Content starts

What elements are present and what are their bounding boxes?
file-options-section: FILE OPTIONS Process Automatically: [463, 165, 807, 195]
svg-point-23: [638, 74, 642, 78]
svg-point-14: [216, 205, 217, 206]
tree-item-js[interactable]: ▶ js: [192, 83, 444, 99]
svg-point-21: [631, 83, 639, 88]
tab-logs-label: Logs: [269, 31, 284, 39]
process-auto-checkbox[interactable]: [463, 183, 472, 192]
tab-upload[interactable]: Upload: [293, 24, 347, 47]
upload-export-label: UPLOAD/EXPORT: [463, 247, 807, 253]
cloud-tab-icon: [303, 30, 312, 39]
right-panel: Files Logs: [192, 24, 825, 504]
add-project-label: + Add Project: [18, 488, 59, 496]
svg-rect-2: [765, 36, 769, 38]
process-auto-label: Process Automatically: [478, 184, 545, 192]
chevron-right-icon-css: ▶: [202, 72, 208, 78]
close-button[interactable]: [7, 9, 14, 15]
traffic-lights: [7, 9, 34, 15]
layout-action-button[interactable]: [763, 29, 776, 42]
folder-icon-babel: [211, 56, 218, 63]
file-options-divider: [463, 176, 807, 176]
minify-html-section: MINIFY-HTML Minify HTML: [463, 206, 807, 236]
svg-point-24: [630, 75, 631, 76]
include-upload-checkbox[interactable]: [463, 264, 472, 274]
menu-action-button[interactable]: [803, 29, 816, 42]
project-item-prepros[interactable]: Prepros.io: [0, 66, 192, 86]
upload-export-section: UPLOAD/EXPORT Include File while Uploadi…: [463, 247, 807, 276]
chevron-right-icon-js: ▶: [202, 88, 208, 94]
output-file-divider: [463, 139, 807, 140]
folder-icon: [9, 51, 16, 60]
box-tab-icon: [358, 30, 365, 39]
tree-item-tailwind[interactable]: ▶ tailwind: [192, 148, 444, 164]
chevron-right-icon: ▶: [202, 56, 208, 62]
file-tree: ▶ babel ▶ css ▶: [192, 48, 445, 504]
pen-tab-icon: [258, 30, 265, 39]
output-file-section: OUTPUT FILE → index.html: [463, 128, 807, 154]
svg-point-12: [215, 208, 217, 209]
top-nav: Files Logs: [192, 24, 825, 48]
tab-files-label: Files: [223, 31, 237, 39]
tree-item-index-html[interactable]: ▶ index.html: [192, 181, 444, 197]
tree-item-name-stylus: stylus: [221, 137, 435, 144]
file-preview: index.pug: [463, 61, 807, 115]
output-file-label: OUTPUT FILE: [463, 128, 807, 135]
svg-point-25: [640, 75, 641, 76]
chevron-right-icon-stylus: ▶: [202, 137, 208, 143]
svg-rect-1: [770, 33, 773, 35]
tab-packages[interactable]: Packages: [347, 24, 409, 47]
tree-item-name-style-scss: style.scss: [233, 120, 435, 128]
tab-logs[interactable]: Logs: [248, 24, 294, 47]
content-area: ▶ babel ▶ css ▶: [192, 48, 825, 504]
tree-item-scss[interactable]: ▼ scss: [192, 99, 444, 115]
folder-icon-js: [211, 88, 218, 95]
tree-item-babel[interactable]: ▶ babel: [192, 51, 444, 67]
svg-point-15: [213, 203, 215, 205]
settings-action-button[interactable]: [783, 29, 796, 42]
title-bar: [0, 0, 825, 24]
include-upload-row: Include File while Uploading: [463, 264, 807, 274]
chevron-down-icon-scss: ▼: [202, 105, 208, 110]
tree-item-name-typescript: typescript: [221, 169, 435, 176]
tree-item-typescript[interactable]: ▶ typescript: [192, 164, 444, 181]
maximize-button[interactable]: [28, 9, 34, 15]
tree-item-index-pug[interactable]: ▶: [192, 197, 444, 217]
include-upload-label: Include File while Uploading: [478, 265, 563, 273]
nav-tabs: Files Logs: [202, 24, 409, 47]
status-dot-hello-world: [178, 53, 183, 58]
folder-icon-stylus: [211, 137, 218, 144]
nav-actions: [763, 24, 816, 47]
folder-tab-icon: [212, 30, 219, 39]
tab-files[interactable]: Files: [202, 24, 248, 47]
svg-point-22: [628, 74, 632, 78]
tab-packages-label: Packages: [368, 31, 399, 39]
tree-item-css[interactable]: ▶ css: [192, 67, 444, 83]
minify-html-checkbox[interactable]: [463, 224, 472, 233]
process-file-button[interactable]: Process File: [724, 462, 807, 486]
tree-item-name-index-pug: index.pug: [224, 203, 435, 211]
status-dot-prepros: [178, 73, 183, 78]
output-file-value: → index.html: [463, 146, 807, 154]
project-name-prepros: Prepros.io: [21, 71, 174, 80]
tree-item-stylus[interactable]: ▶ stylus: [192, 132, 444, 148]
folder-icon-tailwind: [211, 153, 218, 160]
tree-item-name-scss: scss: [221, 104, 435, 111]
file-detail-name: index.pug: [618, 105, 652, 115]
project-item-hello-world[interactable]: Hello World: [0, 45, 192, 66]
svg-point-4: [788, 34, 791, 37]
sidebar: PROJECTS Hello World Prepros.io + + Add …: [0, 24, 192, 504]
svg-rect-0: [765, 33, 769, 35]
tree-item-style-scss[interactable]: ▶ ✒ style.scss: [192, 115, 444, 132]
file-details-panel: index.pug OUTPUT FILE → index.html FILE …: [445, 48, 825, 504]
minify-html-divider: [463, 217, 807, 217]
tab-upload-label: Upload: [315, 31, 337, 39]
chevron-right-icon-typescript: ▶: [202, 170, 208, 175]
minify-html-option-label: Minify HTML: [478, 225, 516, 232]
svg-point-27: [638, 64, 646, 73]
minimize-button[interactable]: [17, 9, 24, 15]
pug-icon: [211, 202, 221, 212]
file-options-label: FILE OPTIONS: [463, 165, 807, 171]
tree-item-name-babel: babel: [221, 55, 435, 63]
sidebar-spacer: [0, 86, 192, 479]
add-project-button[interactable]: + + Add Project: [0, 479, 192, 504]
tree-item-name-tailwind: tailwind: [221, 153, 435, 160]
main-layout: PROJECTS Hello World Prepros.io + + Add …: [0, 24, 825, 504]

Content ends

What to do>
Scan the material for the string "checkbox". Copy each line where it appears.

Task result>
process-auto-checkbox[interactable]: [463, 183, 472, 192]
include-upload-checkbox[interactable]: [463, 264, 472, 274]
minify-html-checkbox[interactable]: [463, 224, 472, 233]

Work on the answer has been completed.